M: You mention homelessness, you mention hunger and these are recurring issues throughout colleges and universities and particularly UC campuses, for which the rates are growing as student admission grows. How do you feel we can mitigate these issues as they continue to persist?

P: So we … part of it is, their response is, ‘When there’s an increase in tuition, there is an increase in financial aid.’ Well that’s fine if you’re fixing financial aid for the real me. So having a conversation about the actual, real cost of attendance means you adjust to what it means to have significant, enough financial aid. Asking the question about whether the self-help requirement that we currently assume is the right number is important as well. So, you know, I used to, when I was in the legislature, I had a district whose median household income was $26,800. When you’re family is making $26,800 and you’re expected to do $10,000 of self-help, that’s an astronomical number. That’s very different than the impact of when your family is making $200,000 a year. And so these conversations move the dial.
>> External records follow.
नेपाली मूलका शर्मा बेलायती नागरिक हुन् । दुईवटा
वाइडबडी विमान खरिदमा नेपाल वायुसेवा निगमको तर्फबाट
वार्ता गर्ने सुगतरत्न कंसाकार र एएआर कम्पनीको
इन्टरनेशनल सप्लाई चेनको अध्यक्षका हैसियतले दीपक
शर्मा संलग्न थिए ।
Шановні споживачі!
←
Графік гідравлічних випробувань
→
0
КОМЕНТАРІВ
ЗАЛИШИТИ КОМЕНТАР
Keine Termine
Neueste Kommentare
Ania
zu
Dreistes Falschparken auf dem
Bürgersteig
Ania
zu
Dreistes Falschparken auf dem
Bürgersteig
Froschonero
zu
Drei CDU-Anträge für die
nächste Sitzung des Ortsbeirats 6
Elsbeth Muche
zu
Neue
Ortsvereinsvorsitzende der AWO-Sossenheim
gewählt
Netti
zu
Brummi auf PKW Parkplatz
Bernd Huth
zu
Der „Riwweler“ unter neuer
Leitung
I hope that we’re gonna’ have a conversation about resetting what it is we’re trying to correct for in financial aid and making sure that we’re aiming toward having the appropriate level of financial aid for the real need that students have, not a formula that’s existed for a long time. Is the formula the right formula? Are we addressing the totality of the need of students? That’s gotta’ be foundational before we make any moves to have any shift in tuition at all.

M: What kind of changes would you want to see made to that traditional formula?
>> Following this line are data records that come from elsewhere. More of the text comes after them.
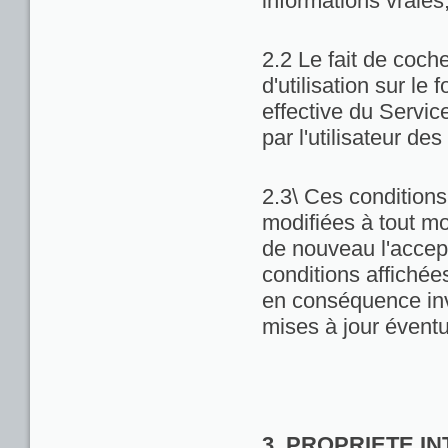
informations vraies
2.2 Le fait de coch
d'utilisation sur le 
effective du Servic
par l'utilisateur de
2.3\ Ces conditions 
modifiées à tout m
de nouveau l'accept
conditions affichées 
en conséquence inv
mises à jour éventu
3. PROPRIETE I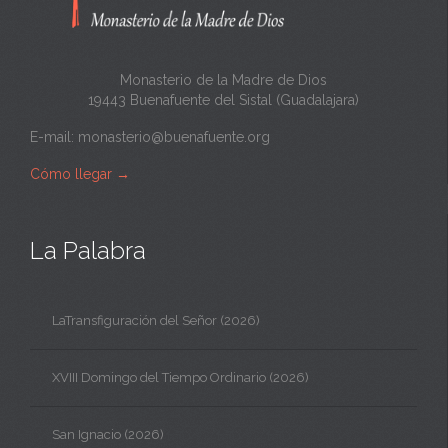
a
Monasterio de la Madre de Dios
19443 Buenafuente del Sistal (Guadalajara)
E-mail:
monasterio@buenafuente.org
Cómo llegar
→
La Palabra
LaTransfiguración del Señor (2026)
XVIII Domingo del Tiempo Ordinario (2026)
San Ignacio (2026)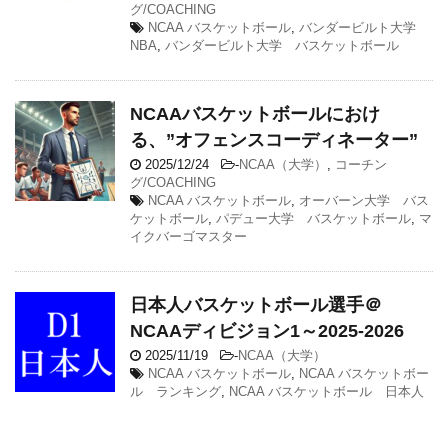
グ/COACHING
NCAA バスケットボール
,
バンダービルト大学
NBA
,
バンダービルト大学 バスケットボール
NCAAバスケットボールにおけ
る、”オフェンスコーディネーター”
2025/12/24
-
NCAA（大学）
,
コーチン
グ/COACHING
NCAA バスケットボール
,
オーバーン大学 バス
ケットボール
,
パデュー大学 バスケットボール
,
マ
イクバーゴマスター
日本人バスケットボール選手＠
NCAAディビジョン1～2025-2026
2025/11/19
-
NCAA（大学）
NCAA バスケットボール
,
NCAA バスケットボー
ル ランキング
,
NCAA バスケットボール 日本人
P: Well so I think the first question is getting our hands around the different costs, the different campuses and the reality students are facing. And the second is getting a better sense of the real impact of the self-help number and not only what it means to students we already have, but what it means to students in terms of sticker shock for students that we’d like to have.

M: Student voices are important for both sides, I believe, what do you think is the most effective way for those voices to be heard and to be heard in an effective manner?

P: See I don’t think that’s for me to decide. I think that’s for students to decide what they think the most effective way to express themselves are. It’s for me to be receptive to whatever way those voices are expressed and it’s for students to make the decision on what they think is the most impactful way to communicate. I think I’m somebody who is actively trying to listen and I think students have to figure out what messages that they’re able to communicate that get heard by different subsets of the regents and then figure out what combinations of communications that they use to have the greatest impact. But that’s a decision for students to make, not for us to impose on students.